3

Can anyone explain this behaviour?

var culture = new CultureInfo("da-DK");
Thread.CurrentThread.CurrentCulture = culture;
"daab".StartsWith("da"); //false

I know that it can be fixed by specifying StringComparison.InvariantCulture. But I'm just confused by the behavior.

I also know that "aA" and "AA" are not considered the same in a Danish case-insensitive comparision, see http://msdn.microsoft.com/en-us/library/xk2wykcz.aspx. Which explains this

String.Compare("aA", "AA", new CultureInfo("da-DK"), CompareOptions.IgnoreCase) // -1 (not equal)

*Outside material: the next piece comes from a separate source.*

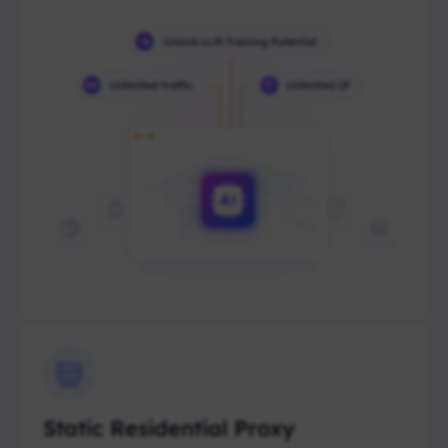
Static Residential Proxy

Is this linked to the behavior of the first code snippet?

Matt Warren
  • 10,279
  • 7
  • 48
  • 63
  • 3
    It seems like the second `a` gives the first one another context. So `aa` is basically considered as one entity. But I cant tell whether its a bug or a feature, because I do not know the danish language. – Nappy Jun 30 '11 at 14:14
  • Right. See the wikipedia article about the danish/norwegian alphabet, especially the part "history": http://en.wikipedia.org/wiki/Danish_and_Norwegian_alphabet – Maximilian Mayerl Jun 30 '11 at 14:23
  • I agree. "aa" in Danish ("å" in modern Danish) is a different letter from "a", therefore "daab" doesn't start with "da", just as "dåb" doesn't start with "da". (You'll have to check whether "å" is the same as "aa"; in theory it should be.) – MRAB Jun 30 '11 at 14:28
  • 1
    `"daab".StartsWith("då")` also returns false... apparently the Danish language works in mysterious ways, unless it's the .NET Framework ;) – Thomas Levesque Jun 30 '11 at 14:42
  • In danish ae = æ, oe = ø, aa = å. Æ Ø Å (here writen in alphabetic order) are the only three special characters in danish. ae, oe, aa are remnants from the past, and never used in the everyday language, only in proper nouns. More importantly, the letters can also be used as a word, e.g. 'ae' means 'stroke/pat'. And im pretty sure they are also used as a part of a word, where they do not represent æøå, but i cant remember one of these words right now. Ill try look for one. – Lars Udengaard Jul 01 '11 at 07:28

3 Answers3

6

Here a test that illustrates the problem, daab og dåb (same word in old and modern language respectively) means baptism/christening.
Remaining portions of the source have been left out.